Skip to content

Per-pod consumer partitioning: XREADGROUP gotcha and the HOSTNAME fix

Per-pod consumer partitioning: XREADGROUP gotcha and the HOSTNAME fix

Section titled “Per-pod consumer partitioning: XREADGROUP gotcha and the HOSTNAME fix”

Rig-conductor uses Redis Streams with consumer groups (XREADGROUP) to distribute work from the event stream to agent pods. The pattern is:

  1. Conductor appends ISSUE_ASSIGNED event to stream rig:dispatch
  2. Dev-E pods call XREADGROUP GROUP dev-e-node <consumer-id> COUNT 1 BLOCK 5000 STREAMS rig:dispatch >
  3. The > means “give me only new, undelivered messages”
  4. After processing, the pod calls XACK rig:dispatch dev-e-node <message-id>

This is a solid pattern for exactly-once delivery — with one critical caveat.

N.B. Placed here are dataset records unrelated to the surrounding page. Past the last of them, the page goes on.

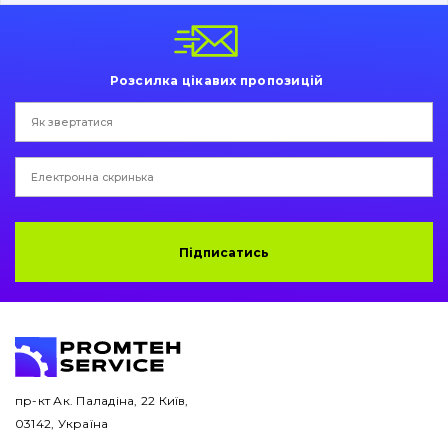
Пальці та Втулки
Двигун
Розсилка цікавих пропозицій
Гідравліка
Трансмісія
Рама і кузов
Ковші
Підписатись
Навісне обладнання
Буровий інструмент
Дорожня фреза
пр-кт Ак. Паладіна, 22 Київ,
03142, Україна
Електрообладнання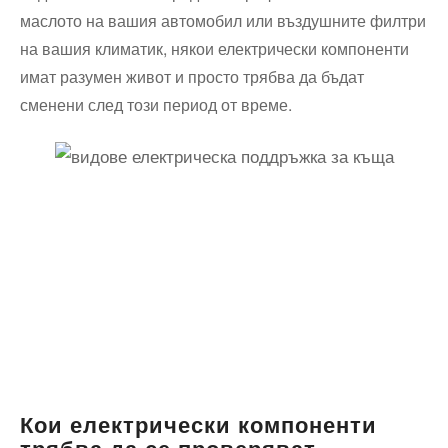
маслото на вашия автомобил или въздушните филтри
на вашия климатик, някои електрически компоненти
имат разумен живот и просто трябва да бъдат
сменени след този период от време.
Кои електрически компоненти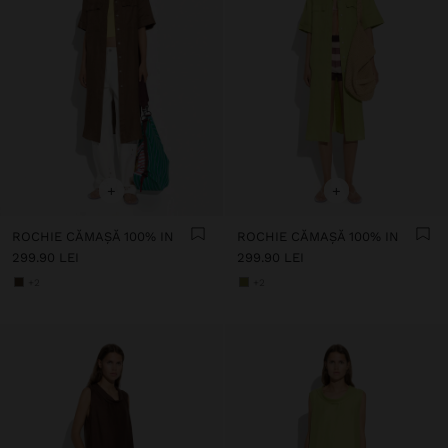
+
+
ROCHIE CĂMAȘĂ 100% IN
ROCHIE CĂMAȘĂ 100% IN
299.90 LEI
299.90 LEI
+2
+2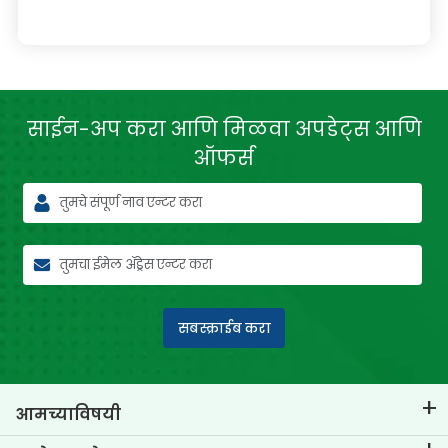
साईन-अप करा आणि मिळवा
अपडेट्स आणि
ऑफर्स
सबस्क्राईब करा
आमच्याविषयी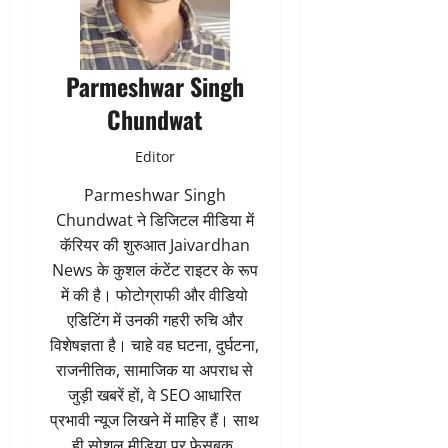
Parmeshwar Singh
Chundwat
Editor
Parmeshwar Singh
Chundwat ने डिजिटल मीडिया में
कॅरियर की शुरुआत Jaivardhan
News के कुशल कंटेंट राइटर के रूप
में की है। फोटोग्राफी और वीडियो
एडिटिंग में उनकी गहरी रुचि और
विशेषज्ञता है। चाहे वह घटना, दुर्घटना,
राजनीतिक, सामाजिक या अपराध से
जुड़ी खबरें हों, वे SEO आधारित
प्रभावी न्यूज लिखने में माहिर हैं। साथ
ही सोशल मीडिया पर फेसबुक,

The gotcha: static consumer IDs with replicas > 1

Section titled “The gotcha: static consumer IDs with replicas > 1”

Redis consumer groups track per-consumer pending-entry lists (PEL). Each consumer ID has its own list of messages delivered but not yet ACKed. If a consumer disconnects before ACKing, its PEL entries remain and can be reclaimed.

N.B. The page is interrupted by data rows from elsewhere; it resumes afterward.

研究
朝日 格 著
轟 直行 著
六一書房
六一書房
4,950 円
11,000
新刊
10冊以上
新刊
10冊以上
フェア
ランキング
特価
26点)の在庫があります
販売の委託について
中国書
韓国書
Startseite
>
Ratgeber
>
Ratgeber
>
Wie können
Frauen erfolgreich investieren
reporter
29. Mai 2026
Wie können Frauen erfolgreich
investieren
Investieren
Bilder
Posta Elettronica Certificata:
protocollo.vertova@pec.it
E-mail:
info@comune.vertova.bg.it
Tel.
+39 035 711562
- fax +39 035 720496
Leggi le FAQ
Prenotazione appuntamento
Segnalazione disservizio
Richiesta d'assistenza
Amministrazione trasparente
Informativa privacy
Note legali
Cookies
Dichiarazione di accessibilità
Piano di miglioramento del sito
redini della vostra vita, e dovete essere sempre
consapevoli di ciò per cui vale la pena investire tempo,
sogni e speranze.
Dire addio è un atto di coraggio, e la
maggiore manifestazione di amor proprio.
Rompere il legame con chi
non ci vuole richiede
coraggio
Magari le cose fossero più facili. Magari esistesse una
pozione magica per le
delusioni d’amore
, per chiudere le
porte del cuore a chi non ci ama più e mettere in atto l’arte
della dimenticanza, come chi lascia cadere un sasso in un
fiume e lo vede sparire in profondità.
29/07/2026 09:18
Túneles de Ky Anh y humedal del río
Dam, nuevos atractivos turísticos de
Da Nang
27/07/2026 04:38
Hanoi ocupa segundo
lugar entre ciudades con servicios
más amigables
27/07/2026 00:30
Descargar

The problem emerges when multiple pods share the same consumer ID:

Pod A: CONSUMER_ID=dev-e-worker → receives message M1
Pod B: CONSUMER_ID=dev-e-worker → also registered as dev-e-worker
# Redis sees one consumer named dev-e-worker with M1 in its PEL
# Pod A ACKs M1 — PEL cleared
# Pod B reconnects — Redis still thinks dev-e-worker has pending work
# Redis re-delivers M1 to Pod B
# Result: duplicate processing

In practice, this manifested as two Dev-E-dotnet pods both working the same issue, producing two branches and two PRs. The second PR had a branch name collision (got a -2 suffix). Review-E was assigned both. The operator had to manually close one.

This doesn’t show up with replicas: 1. It only manifests when:

  • Two pods are alive simultaneously AND sharing a consumer ID, OR
  • A pod restarts and the new instance inherits the old pod’s consumer ID before the PEL reclaim timeout fires

The second case is especially tricky: after a restart, the new pod may immediately pick up the previous pod’s unACKed message. Even without two concurrent pods, a restart loop can cause repeated delivery of the same message.

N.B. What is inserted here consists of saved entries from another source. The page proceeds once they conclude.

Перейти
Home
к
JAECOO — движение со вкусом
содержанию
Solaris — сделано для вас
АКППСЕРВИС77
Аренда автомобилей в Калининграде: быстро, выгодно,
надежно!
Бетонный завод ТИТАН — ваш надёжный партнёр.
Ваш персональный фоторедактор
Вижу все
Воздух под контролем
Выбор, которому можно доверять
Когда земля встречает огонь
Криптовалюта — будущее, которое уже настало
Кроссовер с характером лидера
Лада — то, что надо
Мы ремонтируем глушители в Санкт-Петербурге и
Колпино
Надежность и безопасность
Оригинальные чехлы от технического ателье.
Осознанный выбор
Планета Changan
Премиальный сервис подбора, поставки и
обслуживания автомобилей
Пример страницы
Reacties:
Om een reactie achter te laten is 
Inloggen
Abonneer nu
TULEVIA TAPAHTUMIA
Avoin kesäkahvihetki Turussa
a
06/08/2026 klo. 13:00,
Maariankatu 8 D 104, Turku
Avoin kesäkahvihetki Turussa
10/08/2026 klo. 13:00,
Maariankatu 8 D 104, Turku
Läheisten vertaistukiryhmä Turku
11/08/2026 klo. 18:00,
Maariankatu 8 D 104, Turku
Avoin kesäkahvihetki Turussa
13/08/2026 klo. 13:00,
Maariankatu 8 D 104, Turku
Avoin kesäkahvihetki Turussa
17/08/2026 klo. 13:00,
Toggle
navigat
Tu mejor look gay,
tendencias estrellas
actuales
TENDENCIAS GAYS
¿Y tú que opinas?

Kubernetes sets HOSTNAME to the pod name, which is unique and stable within a pod’s lifetime. Using it as the consumer ID gives each pod a distinct identity in the consumer group:

# In HelmRelease values or Deployment env:
env:
- name: CONSUMER_ID
valueFrom:
fieldRef:
fieldPath: metadata.name

In the agent runtime:

const consumerId = process.env.CONSUMER_ID || process.env.HOSTNAME;
// Results in: dev-e-dotnet-6f7b9c-xk2p1

Each pod’s consumer ID is now:

  • Unique — no two live pods share an ID
  • Stable — the same pod always uses the same ID across message deliveries
  • Ephemeral — a pod restart produces a new ID, leaving the old PEL for the reclaim sweep

Abandoned PEL entries (from crashed pods) are reclaimed by the conductor’s PEL cleanup cron:

// Find entries pending longer than 5 minutes from consumers
// that are no longer alive (not in the active pod list)
const stale = await redis.xpending(
'rig:dispatch', 'dev-e-node',
'-', '+', 100
);
for (const entry of stale) {
if (entry.elapsedMs > 5 * 60 * 1000 && !activePods.has(entry.consumer)) {
await redis.xclaim('rig:dispatch', 'dev-e-node', 'reclaimer', 0, entry.id);
// Re-enqueue for live consumers
}
}

This means a pod that dies mid-task has its work reclaimed and re-dispatched within 5 minutes. Combined with rig-conductor’s optimistic concurrency on the Marten event stream, this gives at-least-once delivery at the Redis layer and exactly-once claim at the Marten layer.

ApproachSingle replicaMultiple replicasRestart safety
Static consumer ID✅ Works❌ Duplicates⚠️ Re-delivers PEL entries
HOSTNAME-based consumer ID✅ Works✅ Safe✅ New ID on restart

Rule: Never use a static consumer ID in a horizontally-scaled XREADGROUP setup. Always use a pod-unique identifier (pod name, pod UID, or a UUID generated at pod start).